Esssucht wird seitens der Medizin als psychische Störung eingestuft, was damit begründet wird, dass Personen, die darunter leiden, dass übermäßige und zügellose Essen als Ersatzbefriedigung empfinden. In vielen Fällen lässt sich bei an Esssucht erkrankten Personen bereits seit der Kindheit ein gestörtes Essverhalten nachweisen, sei es, weil die Eltern dem Kind ein falsches Essverhalten beigebracht haben oder weil das Kind schon in jungen Jahren begonnen hat Essen gegen Frustration einzusetzen. So sind von Esssucht insbesondere Jugendliche und junge Erwachsene betroffen und in der Regel mehr Frauen als Männer.

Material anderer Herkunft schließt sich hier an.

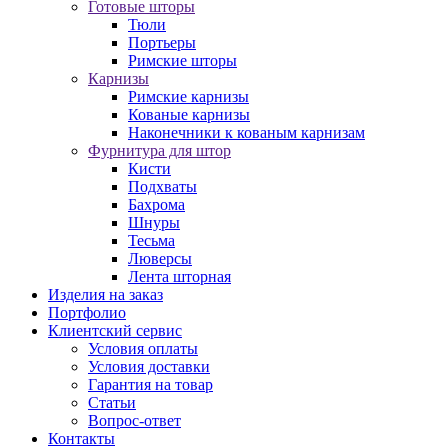
Готовые шторы
Тюли
Портьеры
Римские шторы
Карнизы
Римские карнизы
Кованые карнизы
Наконечники к кованым карнизам
Фурнитура для штор
Кисти
Подхваты
Бахрома
Шнуры
Тесьма
Люверсы
Лента шторная
Изделия на заказ
Портфолио
Клиентский сервис
Условия оплаты
Условия доставки
Гарантия на товар
Статьи
Вопрос-ответ
Контакты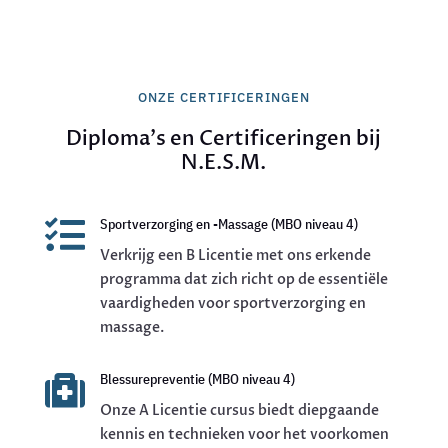
ONZE CERTIFICERINGEN
Diploma's en Certificeringen bij
N.E.S.M.

Sportverzorging en -Massage (MBO niveau 4)
Verkrijg een B Licentie met ons erkende
programma dat zich richt op de essentiële
vaardigheden voor sportverzorging en
massage.

Blessurepreventie (MBO niveau 4)
Onze A Licentie cursus biedt diepgaande
kennis en technieken voor het voorkomen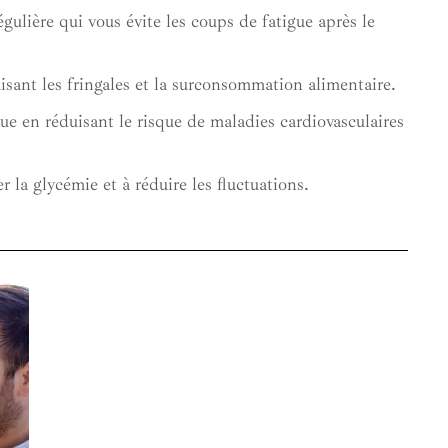
gulière qui vous évite les coups de fatigue après le
isant les fringales et la surconsommation alimentaire.
e en réduisant le risque de maladies cardiovasculaires
 la glycémie et à réduire les fluctuations.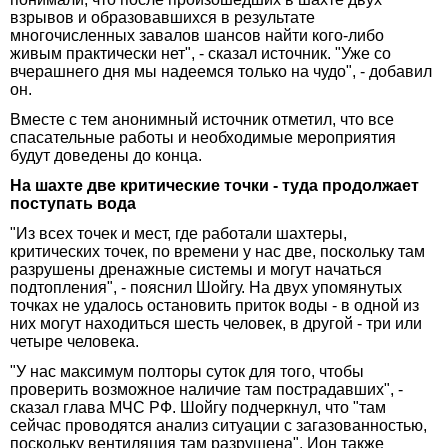
взрывов и образовавшихся в результате
многочисленных завалов шансов найти кого-либо
живым практически нет", - сказал источник. "Уже со
вчерашнего дня мы надеемся только на чудо", - добавил
он.
Вместе с тем анонимный источник отметил, что все
спасательные работы и необходимые мероприятия
будут доведены до конца.
На шахте две критические точки - туда продолжает
поступать вода
"Из всех точек и мест, где работали шахтеры,
критических точек, по времени у нас две, поскольку там
разрушены дренажные системы и могут начаться
подтопления", - пояснил Шойгу. На двух упомянутых
точках не удалось остановить приток воды - в одной из
них могут находиться шесть человек, в другой - три или
четыре человека.
"У нас максимум полторы суток для того, чтобы
проверить возможное наличие там пострадавших", -
сказал глава МЧС РФ. Шойгу подчеркнул, что "там
сейчас проводятся анализ ситуации с загазованностью,
поскольку вентиляция там разрушена". Ион также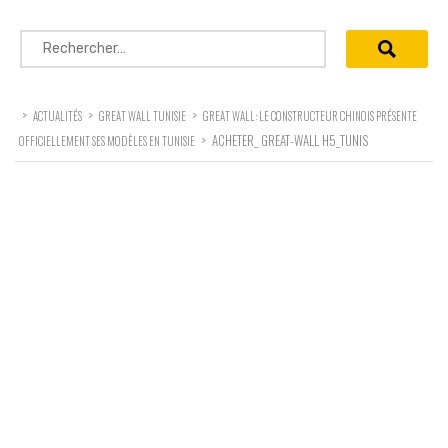
Rechercher :
>
>
>
ACTUALITÉS
GREAT WALL TUNISIE
GREAT WALL: LE CONSTRUCTEUR CHINOIS PRÉSENTE
>
ACHETER_ GREAT-WALL H5_TUNIS
OFFICIELLEMENT SES MODÈLES EN TUNISIE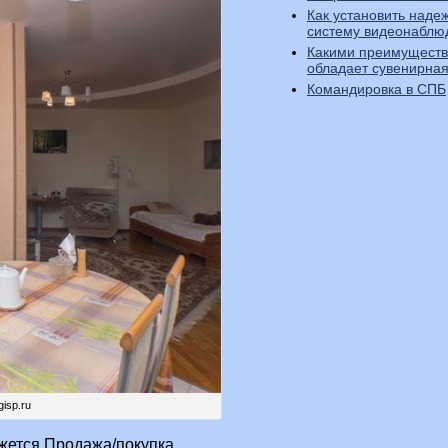
Как установить наде
систему видеонаблю
Какими преимущест
обладает сувенирная
Командировка в СПБ
isp.ru
кажется.Продажа/покупка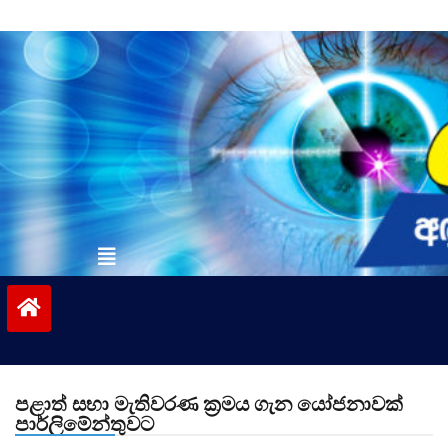
Skip
to
content
vinivida.lk
පළාත් සභා මැතිවරණ ක්‍රමය ගැන යෝජනාවක්
පාර්ලිමේන්තුවට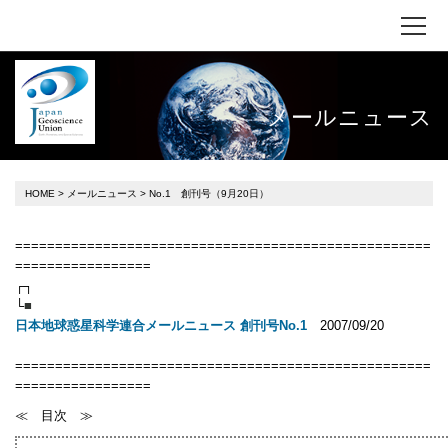
メールニュース
HOME
>
メールニュース
> No.1 創刊号（9月20日）
====================================================
=================
┌┐
└
■
2007/09/20
日本地球惑星科学連合メールニュース 創刊号No.1
====================================================
=================
≪ 目次 ≫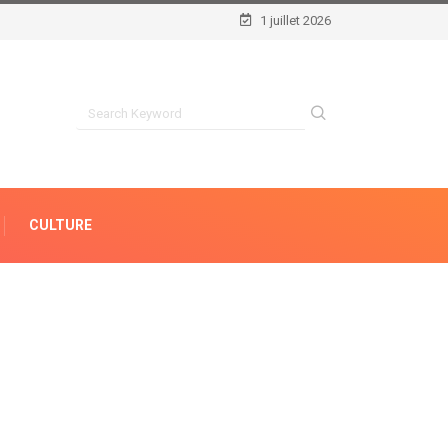
1 juillet 2026
CULTURE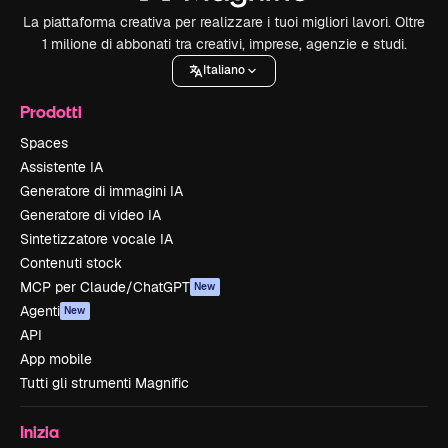
La piattaforma creativa per realizzare i tuoi migliori lavori. Oltre
1 milione di abbonati tra creativi, imprese, agenzie e studi.
Italiano
Prodotti
Spaces
Assistente IA
Generatore di immagini IA
Generatore di video IA
Sintetizzatore vocale IA
Contenuti stock
MCP per Claude/ChatGPT
New
Agenti
New
API
App mobile
Tutti gli strumenti Magnific
Inizia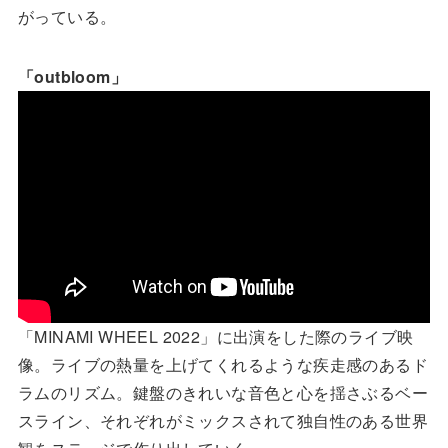
がっている。
「outbloom」
「MINAMI WHEEL 2022」に出演をした際のライブ映
像。ライブの熱量を上げてくれるような疾走感のあるド
ラムのリズム。鍵盤のきれいな音色と心を揺さぶるベー
スライン、それぞれがミックスされて独自性のある世界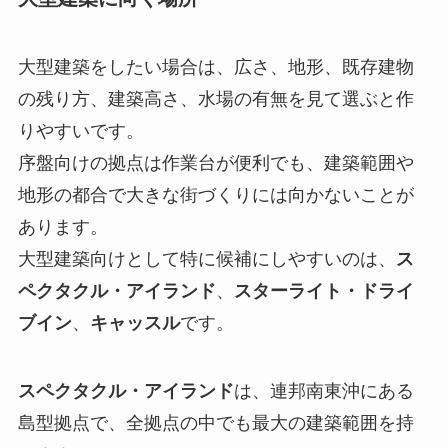
大型建築をしたい場合は、広さ、地形、既存建物
の残り方、建築高さ、水場の有無を見て選ぶと作
りやすいです。
序盤向けの拠点は作業台が便利でも、建築範囲や
地形の都合で大きな街づくりには向かないことが
あります。
大型建築向けとして特に候補にしやすいのは、
ス
ペクタクル・アイランド
、
スターライト・ドライ
ブイン
、
キャッスル
です。
スペクタクル・アイランド
は、連邦南東沖にある
島型拠点で、全拠点の中でも最大の建築範囲を持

Studien zur Prädisposition, also zur Anfälligkeit an einer Esssucht zu erkranken, haben gezeigt, dass verschiedene charakterliche Merkmale ein Risiko bergen. Dazu gehören eine geringe Selbstachtung und ein schwaches Selbstwertgefühl, Perfektionismus, Schwarz-Weiß-Denken und Impulsivität. Perfektionismus birgt ein hohes Frustrationsrisiko, Schwarz-Weiß-Denken verengt den Blick auf die eigene Situation und Denk- sowie Handlungsperspektiven und die Impulsivität verleitet Menschen zu affektiven und nicht vernunftgesteuerten Handlungen.

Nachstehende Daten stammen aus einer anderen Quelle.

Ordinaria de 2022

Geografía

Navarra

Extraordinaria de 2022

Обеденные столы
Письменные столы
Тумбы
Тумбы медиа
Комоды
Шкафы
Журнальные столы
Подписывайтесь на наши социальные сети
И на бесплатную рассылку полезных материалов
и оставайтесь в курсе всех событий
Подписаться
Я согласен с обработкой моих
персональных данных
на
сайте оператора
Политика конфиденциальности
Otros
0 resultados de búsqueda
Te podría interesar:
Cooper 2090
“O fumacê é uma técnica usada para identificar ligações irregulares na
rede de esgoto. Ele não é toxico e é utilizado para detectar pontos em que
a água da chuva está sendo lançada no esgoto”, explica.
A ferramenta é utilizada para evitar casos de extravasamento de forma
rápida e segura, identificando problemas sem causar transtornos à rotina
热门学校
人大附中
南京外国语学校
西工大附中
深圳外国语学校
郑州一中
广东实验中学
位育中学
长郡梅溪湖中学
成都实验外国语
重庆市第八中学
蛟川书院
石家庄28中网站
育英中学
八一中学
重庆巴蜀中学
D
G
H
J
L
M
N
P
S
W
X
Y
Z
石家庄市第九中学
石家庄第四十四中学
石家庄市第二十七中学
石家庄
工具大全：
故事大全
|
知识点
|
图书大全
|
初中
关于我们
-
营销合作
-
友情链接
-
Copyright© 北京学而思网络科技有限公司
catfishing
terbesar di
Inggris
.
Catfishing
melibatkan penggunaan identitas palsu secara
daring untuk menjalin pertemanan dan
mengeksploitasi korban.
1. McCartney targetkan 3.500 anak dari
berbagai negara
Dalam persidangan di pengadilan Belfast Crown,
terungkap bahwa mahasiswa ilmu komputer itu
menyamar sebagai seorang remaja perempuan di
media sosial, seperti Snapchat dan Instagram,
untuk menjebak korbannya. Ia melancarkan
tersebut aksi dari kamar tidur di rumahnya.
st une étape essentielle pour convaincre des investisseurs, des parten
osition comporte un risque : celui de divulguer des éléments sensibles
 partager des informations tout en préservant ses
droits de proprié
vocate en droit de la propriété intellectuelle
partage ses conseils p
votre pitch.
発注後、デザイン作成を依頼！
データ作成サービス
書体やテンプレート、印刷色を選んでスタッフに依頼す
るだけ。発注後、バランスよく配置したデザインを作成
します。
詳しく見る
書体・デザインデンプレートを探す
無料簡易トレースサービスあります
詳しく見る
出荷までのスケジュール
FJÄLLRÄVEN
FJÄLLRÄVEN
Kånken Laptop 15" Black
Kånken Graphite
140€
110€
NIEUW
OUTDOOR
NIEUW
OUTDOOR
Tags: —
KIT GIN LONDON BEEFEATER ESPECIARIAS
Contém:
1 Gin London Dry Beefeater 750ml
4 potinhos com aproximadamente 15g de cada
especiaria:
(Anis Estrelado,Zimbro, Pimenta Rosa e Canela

Esssüchtige haben das Gefühl für vernünftiges Essverhalten verloren, Hunger- und Sättigungsgefühl gehen verloren und Genuss kann mit der Nahrungsaufnahme nicht mehr in Verbindung gebracht werden. Während der Essattacken nehmen Betroffene zügellos die vielfache Menge ihres täglichen Kalorienbedarfes zu sich und verlieren jede Kontrolle über ihr Essverhalten. So wird ein Teufelskreis in Gang gesetzt. Der Esssüchtige isst gegen den Frust, der sich nach der Attacke nur noch mehr verstärkt, da Schuld- und Schamgefühle einsetzen.

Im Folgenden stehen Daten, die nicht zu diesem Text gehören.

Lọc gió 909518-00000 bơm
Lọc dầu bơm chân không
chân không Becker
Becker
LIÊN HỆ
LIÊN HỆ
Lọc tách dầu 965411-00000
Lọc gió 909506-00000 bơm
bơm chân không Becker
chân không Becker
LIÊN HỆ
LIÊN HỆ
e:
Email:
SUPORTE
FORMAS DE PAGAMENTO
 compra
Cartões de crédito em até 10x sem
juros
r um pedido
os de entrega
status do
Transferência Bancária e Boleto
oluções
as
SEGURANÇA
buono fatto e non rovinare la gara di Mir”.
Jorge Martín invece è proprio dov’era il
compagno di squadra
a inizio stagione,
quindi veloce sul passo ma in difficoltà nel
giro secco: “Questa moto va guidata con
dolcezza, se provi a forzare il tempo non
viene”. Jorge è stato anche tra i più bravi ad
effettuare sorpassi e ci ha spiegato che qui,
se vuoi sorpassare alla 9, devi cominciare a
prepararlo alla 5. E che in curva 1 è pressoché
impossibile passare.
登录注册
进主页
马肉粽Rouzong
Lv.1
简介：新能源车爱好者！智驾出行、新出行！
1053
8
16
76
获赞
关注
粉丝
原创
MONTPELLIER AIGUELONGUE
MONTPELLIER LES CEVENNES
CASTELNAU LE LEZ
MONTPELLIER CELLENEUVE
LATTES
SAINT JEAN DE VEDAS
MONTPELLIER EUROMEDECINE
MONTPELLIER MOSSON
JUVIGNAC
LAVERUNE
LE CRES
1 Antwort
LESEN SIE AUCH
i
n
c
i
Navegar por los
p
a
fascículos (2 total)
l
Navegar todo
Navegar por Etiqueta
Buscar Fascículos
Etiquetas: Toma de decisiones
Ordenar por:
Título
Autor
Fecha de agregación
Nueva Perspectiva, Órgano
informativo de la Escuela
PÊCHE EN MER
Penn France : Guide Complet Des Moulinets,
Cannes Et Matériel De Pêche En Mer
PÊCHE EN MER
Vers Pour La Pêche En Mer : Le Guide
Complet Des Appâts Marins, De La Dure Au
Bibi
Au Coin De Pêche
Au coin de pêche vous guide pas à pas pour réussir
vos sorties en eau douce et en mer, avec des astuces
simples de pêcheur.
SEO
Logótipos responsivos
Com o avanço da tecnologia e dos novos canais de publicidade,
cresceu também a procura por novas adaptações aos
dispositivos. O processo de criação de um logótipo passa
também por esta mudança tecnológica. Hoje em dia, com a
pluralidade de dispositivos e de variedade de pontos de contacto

Das gestörte Essverhalten führt zu einem Gefühl von Andersartigkeit und Einsamkeit. Die Betroffenen verheimlichen ihre Essanfälle und ziehen sich bedingt dadurch immer mehr aus dem sozialen Leben zurück. Darüber hinaus ist bei der Mehrheit der Esssucht-Patienten eine Adipositas die Folge. Das massive Übergewicht kann zu weiteren Schamgefühlen führen. Zudem kann es zu einer Frustration darüber kommen, dass man zu schwach ist, den Essattacken zu widerstehen – ein Gefühl von Macht- und Mutlosigkeit macht sich breit. Im schlimmsten Fall können sich diese Gefühle in einer Depression manifestieren.